> _Exercise goal_
An exact retyping of all lines below is the answer; pictures do not belong in it.

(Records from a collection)
== Segment start ==

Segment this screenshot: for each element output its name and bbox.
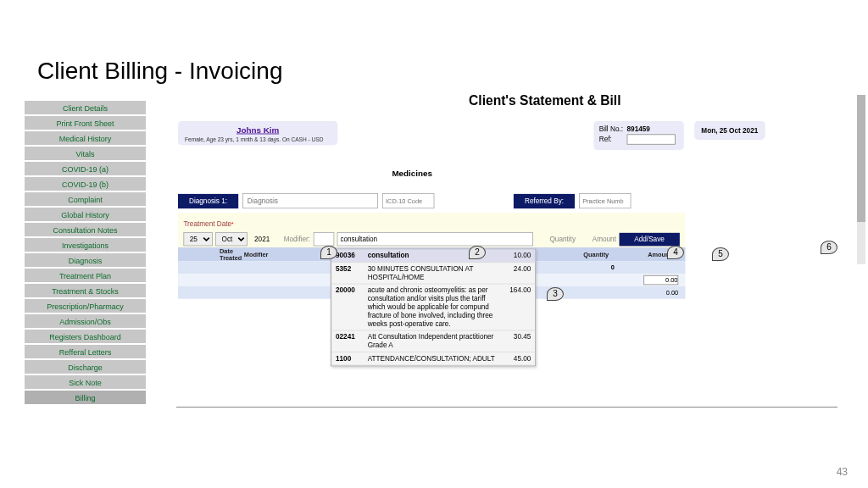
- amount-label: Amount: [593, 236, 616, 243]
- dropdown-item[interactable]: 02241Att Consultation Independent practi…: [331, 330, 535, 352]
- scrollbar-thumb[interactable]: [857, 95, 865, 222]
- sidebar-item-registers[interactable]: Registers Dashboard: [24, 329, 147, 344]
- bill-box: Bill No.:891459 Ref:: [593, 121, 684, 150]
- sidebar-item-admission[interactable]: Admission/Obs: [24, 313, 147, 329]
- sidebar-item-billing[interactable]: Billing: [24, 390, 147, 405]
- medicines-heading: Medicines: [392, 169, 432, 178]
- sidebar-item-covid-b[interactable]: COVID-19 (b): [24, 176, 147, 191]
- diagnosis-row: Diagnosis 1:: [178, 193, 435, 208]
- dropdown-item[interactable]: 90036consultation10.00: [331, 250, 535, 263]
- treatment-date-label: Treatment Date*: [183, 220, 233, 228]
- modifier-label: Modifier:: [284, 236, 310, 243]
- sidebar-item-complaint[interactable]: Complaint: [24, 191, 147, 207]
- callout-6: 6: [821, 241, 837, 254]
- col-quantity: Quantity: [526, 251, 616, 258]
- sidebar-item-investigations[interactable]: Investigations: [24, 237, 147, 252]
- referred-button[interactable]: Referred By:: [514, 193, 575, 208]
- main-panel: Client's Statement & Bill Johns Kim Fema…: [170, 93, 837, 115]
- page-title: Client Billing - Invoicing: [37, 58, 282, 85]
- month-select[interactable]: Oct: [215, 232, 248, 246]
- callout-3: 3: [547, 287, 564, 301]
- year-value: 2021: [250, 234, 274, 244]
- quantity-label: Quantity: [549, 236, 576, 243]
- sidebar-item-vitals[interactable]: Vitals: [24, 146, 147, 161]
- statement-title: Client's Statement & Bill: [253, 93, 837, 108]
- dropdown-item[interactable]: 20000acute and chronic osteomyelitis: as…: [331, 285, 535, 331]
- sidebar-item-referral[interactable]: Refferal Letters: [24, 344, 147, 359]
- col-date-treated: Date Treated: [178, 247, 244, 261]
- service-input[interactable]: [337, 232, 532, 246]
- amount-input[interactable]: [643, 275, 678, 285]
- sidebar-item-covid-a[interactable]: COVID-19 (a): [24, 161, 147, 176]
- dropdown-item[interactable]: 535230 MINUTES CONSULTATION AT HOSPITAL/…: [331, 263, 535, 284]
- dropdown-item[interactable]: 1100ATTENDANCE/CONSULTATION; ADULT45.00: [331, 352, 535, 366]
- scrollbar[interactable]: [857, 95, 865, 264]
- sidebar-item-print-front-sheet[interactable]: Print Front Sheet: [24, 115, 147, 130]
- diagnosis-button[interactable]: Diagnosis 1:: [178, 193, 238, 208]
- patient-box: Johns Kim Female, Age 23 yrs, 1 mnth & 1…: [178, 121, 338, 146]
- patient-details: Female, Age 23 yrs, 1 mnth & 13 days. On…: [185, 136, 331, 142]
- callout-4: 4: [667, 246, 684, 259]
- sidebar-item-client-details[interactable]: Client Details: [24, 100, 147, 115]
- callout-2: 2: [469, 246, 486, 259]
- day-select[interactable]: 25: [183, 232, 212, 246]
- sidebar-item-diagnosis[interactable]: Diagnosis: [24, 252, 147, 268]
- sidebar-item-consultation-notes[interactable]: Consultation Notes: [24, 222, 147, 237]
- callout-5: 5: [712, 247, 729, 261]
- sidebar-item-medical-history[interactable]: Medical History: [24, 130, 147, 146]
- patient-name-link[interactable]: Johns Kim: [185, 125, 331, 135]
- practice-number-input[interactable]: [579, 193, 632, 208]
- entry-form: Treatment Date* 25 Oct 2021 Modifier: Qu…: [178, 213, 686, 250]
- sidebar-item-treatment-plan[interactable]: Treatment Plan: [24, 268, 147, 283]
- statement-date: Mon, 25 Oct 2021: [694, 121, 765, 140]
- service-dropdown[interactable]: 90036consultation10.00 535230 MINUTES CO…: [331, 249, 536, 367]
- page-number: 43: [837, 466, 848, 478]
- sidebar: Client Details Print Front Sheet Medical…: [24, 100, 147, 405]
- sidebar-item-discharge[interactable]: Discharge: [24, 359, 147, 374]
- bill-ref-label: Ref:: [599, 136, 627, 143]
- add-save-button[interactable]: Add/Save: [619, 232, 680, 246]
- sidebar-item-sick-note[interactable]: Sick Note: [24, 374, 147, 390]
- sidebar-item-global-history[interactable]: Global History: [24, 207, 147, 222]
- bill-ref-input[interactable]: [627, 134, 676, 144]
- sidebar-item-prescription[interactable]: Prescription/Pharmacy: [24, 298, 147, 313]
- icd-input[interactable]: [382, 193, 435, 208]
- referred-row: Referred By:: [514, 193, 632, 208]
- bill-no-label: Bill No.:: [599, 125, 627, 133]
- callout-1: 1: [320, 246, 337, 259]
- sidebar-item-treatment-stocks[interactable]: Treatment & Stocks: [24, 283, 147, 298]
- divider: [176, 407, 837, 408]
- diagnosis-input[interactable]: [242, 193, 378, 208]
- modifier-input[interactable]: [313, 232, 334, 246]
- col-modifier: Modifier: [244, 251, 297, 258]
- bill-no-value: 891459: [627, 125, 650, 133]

== Segment end ==

> _Expected answer_
Segment this screenshot: for each element output its name and bbox.
- amount-label: Amount: [593, 236, 616, 243]
- dropdown-item[interactable]: 02241Att Consultation Independent practi…: [331, 330, 535, 352]
- scrollbar-thumb[interactable]: [857, 95, 865, 222]
- sidebar-item-registers[interactable]: Registers Dashboard: [24, 329, 147, 344]
- bill-box: Bill No.:891459 Ref:: [593, 121, 684, 150]
- sidebar-item-admission[interactable]: Admission/Obs: [24, 313, 147, 329]
- sidebar-item-billing[interactable]: Billing: [24, 390, 147, 405]
- medicines-heading: Medicines: [392, 169, 432, 178]
- sidebar-item-covid-b[interactable]: COVID-19 (b): [24, 176, 147, 191]
- diagnosis-row: Diagnosis 1:: [178, 193, 435, 208]
- dropdown-item[interactable]: 90036consultation10.00: [331, 250, 535, 263]
- treatment-date-label: Treatment Date*: [183, 220, 233, 228]
- modifier-label: Modifier:: [284, 236, 310, 243]
- sidebar-item-complaint[interactable]: Complaint: [24, 191, 147, 207]
- callout-6: 6: [821, 241, 837, 254]
- col-quantity: Quantity: [526, 251, 616, 258]
- sidebar-item-investigations[interactable]: Investigations: [24, 237, 147, 252]
- referred-button[interactable]: Referred By:: [514, 193, 575, 208]
- main-panel: Client's Statement & Bill Johns Kim Fema…: [170, 93, 837, 115]
- page-title: Client Billing - Invoicing: [37, 58, 282, 85]
- month-select[interactable]: Oct: [215, 232, 248, 246]
- callout-3: 3: [547, 287, 564, 301]
- year-value: 2021: [250, 234, 274, 244]
- quantity-label: Quantity: [549, 236, 576, 243]
- sidebar-item-vitals[interactable]: Vitals: [24, 146, 147, 161]
- statement-title: Client's Statement & Bill: [253, 93, 837, 108]
- dropdown-item[interactable]: 20000acute and chronic osteomyelitis: as…: [331, 285, 535, 331]
- sidebar-item-referral[interactable]: Refferal Letters: [24, 344, 147, 359]
- col-date-treated: Date Treated: [178, 247, 244, 261]
- service-input[interactable]: [337, 232, 532, 246]
- amount-input[interactable]: [643, 275, 678, 285]
- sidebar-item-covid-a[interactable]: COVID-19 (a): [24, 161, 147, 176]
- dropdown-item[interactable]: 535230 MINUTES CONSULTATION AT HOSPITAL/…: [331, 263, 535, 284]
- dropdown-item[interactable]: 1100ATTENDANCE/CONSULTATION; ADULT45.00: [331, 352, 535, 366]
- scrollbar[interactable]: [857, 95, 865, 264]
- sidebar-item-print-front-sheet[interactable]: Print Front Sheet: [24, 115, 147, 130]
- diagnosis-button[interactable]: Diagnosis 1:: [178, 193, 238, 208]
- patient-box: Johns Kim Female, Age 23 yrs, 1 mnth & 1…: [178, 121, 338, 146]
- patient-details: Female, Age 23 yrs, 1 mnth & 13 days. On…: [185, 136, 331, 142]
- callout-4: 4: [667, 246, 684, 259]
- sidebar-item-client-details[interactable]: Client Details: [24, 100, 147, 115]
- callout-2: 2: [469, 246, 486, 259]
- day-select[interactable]: 25: [183, 232, 212, 246]
- sidebar-item-diagnosis[interactable]: Diagnosis: [24, 252, 147, 268]
- sidebar-item-consultation-notes[interactable]: Consultation Notes: [24, 222, 147, 237]
- callout-5: 5: [712, 247, 729, 261]
- sidebar-item-medical-history[interactable]: Medical History: [24, 130, 147, 146]
- patient-name-link[interactable]: Johns Kim: [185, 125, 331, 135]
- practice-number-input[interactable]: [579, 193, 632, 208]
- entry-form: Treatment Date* 25 Oct 2021 Modifier: Qu…: [178, 213, 686, 250]
- sidebar-item-treatment-plan[interactable]: Treatment Plan: [24, 268, 147, 283]
- statement-date: Mon, 25 Oct 2021: [694, 121, 765, 140]
- service-dropdown[interactable]: 90036consultation10.00 535230 MINUTES CO…: [331, 249, 536, 367]
- page-number: 43: [837, 466, 848, 478]
- sidebar: Client Details Print Front Sheet Medical…: [24, 100, 147, 405]
- sidebar-item-discharge[interactable]: Discharge: [24, 359, 147, 374]
- bill-ref-label: Ref:: [599, 136, 627, 143]
- add-save-button[interactable]: Add/Save: [619, 232, 680, 246]
- sidebar-item-sick-note[interactable]: Sick Note: [24, 374, 147, 390]
- sidebar-item-global-history[interactable]: Global History: [24, 207, 147, 222]
- bill-ref-input[interactable]: [627, 134, 676, 144]
- sidebar-item-prescription[interactable]: Prescription/Pharmacy: [24, 298, 147, 313]
- icd-input[interactable]: [382, 193, 435, 208]
- referred-row: Referred By:: [514, 193, 632, 208]
- bill-no-label: Bill No.:: [599, 125, 627, 133]
- callout-1: 1: [320, 246, 337, 259]
- sidebar-item-treatment-stocks[interactable]: Treatment & Stocks: [24, 283, 147, 298]
- divider: [176, 407, 837, 408]
- diagnosis-input[interactable]: [242, 193, 378, 208]
- modifier-input[interactable]: [313, 232, 334, 246]
- col-modifier: Modifier: [244, 251, 297, 258]
- bill-no-value: 891459: [627, 125, 650, 133]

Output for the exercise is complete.